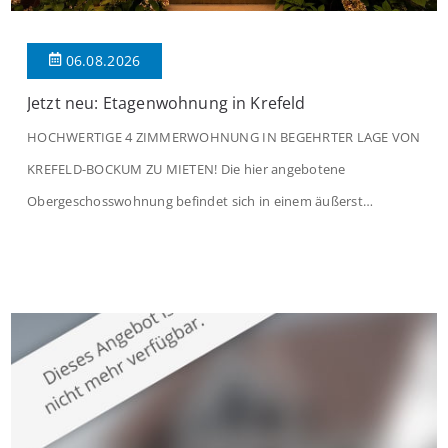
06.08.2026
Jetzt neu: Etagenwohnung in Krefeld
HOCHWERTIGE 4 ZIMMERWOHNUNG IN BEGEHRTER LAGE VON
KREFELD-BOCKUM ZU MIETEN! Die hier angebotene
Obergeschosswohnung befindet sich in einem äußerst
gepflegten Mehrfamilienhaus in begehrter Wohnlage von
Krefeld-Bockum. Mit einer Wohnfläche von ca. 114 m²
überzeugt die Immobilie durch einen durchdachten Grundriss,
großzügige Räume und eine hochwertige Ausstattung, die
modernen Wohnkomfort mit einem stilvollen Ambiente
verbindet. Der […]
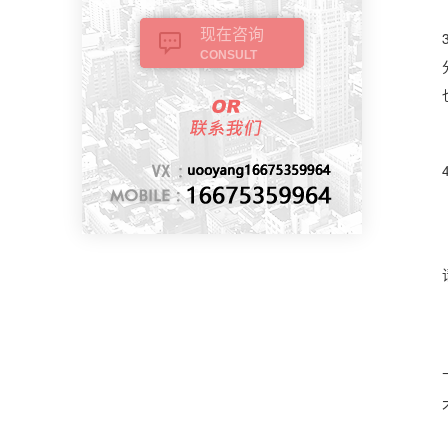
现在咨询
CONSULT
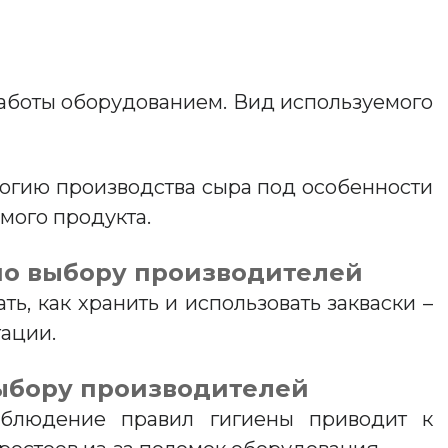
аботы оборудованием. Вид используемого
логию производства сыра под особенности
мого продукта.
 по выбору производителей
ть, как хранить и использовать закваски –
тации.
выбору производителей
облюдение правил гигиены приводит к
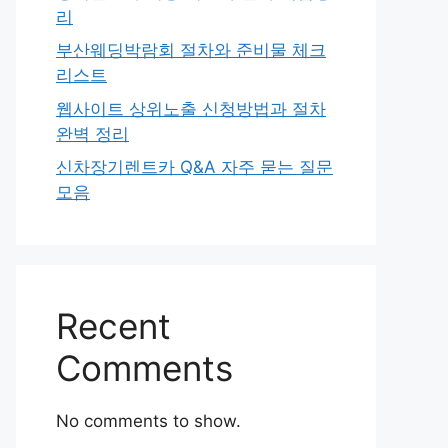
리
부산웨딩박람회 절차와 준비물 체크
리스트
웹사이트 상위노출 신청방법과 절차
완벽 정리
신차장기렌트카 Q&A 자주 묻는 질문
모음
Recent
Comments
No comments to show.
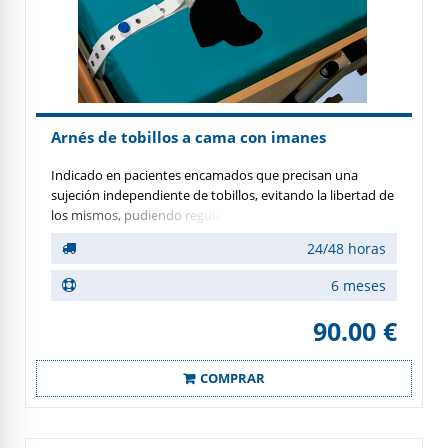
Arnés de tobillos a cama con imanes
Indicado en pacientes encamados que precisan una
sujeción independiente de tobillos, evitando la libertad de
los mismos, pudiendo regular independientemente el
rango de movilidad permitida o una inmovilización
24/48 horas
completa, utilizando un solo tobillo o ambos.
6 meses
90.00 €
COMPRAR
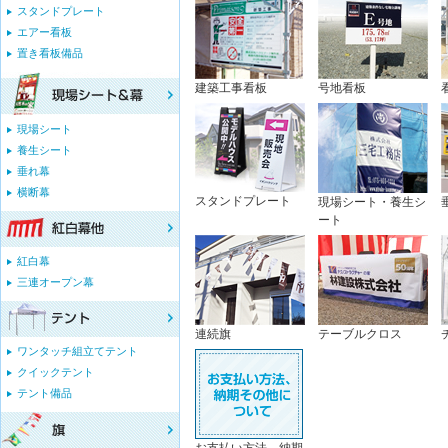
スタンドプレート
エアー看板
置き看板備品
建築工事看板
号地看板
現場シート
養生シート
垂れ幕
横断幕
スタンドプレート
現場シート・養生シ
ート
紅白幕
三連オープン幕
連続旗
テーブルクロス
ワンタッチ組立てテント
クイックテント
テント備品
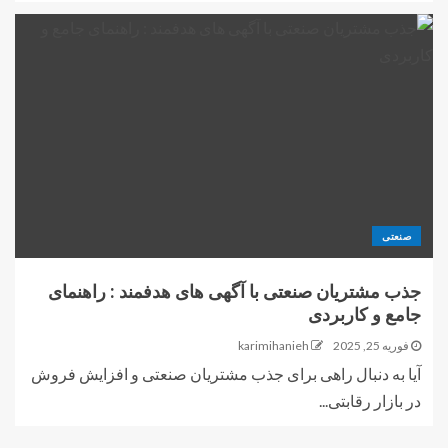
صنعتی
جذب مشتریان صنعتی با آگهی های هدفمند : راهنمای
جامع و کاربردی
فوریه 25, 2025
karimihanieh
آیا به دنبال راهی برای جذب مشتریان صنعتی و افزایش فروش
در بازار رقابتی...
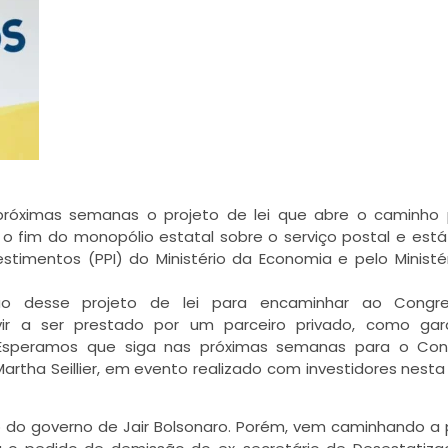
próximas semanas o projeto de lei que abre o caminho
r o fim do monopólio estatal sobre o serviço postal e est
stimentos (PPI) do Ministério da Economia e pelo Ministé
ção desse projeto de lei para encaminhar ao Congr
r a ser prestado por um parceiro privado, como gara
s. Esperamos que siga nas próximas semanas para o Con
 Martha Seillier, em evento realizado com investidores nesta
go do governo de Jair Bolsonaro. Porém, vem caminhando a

════════════════

Exercise » Leaving every image behind, repeat the data in full and exactly.

Exercise answer »
06.08.2026
Jetzt neu: Etagenwohnung in Krefeld
HOCHWERTIGE 4 ZIMMERWOHNUNG IN BEGEHRTER LAGE VON
KREFELD-BOCKUM ZU MIETEN! Die hier angebotene
Obergeschosswohnung befindet sich in einem äußerst
gepflegten Mehrfamilienhaus in begehrter Wohnlage von
Krefeld-Bockum. Mit einer Wohnfläche von ca. 114 m²
überzeugt die Immobilie durch einen durchdachten Grundriss,
großzügige Räume und eine hochwertige Ausstattung, die
modernen Wohnkomfort mit einem stilvollen Ambiente
verbindet. Der […]
现在咨询
CONSULT
аботы оборудованием. Вид используемого
логию производства сыра под особенности
мого продукта.
 по выбору производителей
ть, как хранить и использовать закваски –
тации.
выбору производителей
облюдение правил гигиены приводит к
리
부산웨딩박람회 절차와 준비물 체크
리스트
웹사이트 상위노출 신청방법과 절차
완벽 정리
신차장기렌트카 Q&A 자주 묻는 질문
모음
Recent
Comments
No comments to show.
Arnés de tobillos a cama con imanes
Indicado en pacientes encamados que precisan una
sujeción independiente de tobillos, evitando la libertad de
los mismos, pudiendo regular independientemente el
rango de movilidad permitida o una inmovilización
24/48 horas
completa, utilizando un solo tobillo o ambos.
6 meses
90.00 €
COMPRAR
スタンドプレート
エアー看板
置き看板備品
建築工事看板
号地看板
現場シート
養生シート
垂れ幕
横断幕
スタンドプレート
現場シート・養生シ
ート
紅白幕
三連オープン幕
連続旗
テーブルクロス
ワンタッチ組立てテント
クイックテント
テント備品
صنعتی
جذب مشتریان صنعتی با آگهی های هدفمند : راهنمای
جامع و کاربردی
فوریه 25, 2025
karimihanieh
آیا به دنبال راهی برای جذب مشتریان صنعتی و افزایش فروش
در بازار رقابتی...
próximas semanas o projeto de lei que abre o caminho
r o fim do monopólio estatal sobre o serviço postal e est
stimentos (PPI) do Ministério da Economia e pelo Ministé
ção desse projeto de lei para encaminhar ao Congr
r a ser prestado por um parceiro privado, como gara
s. Esperamos que siga nas próximas semanas para o Con
 Martha Seillier, em evento realizado com investidores nesta
go do governo de Jair Bolsonaro. Porém, vem caminhando a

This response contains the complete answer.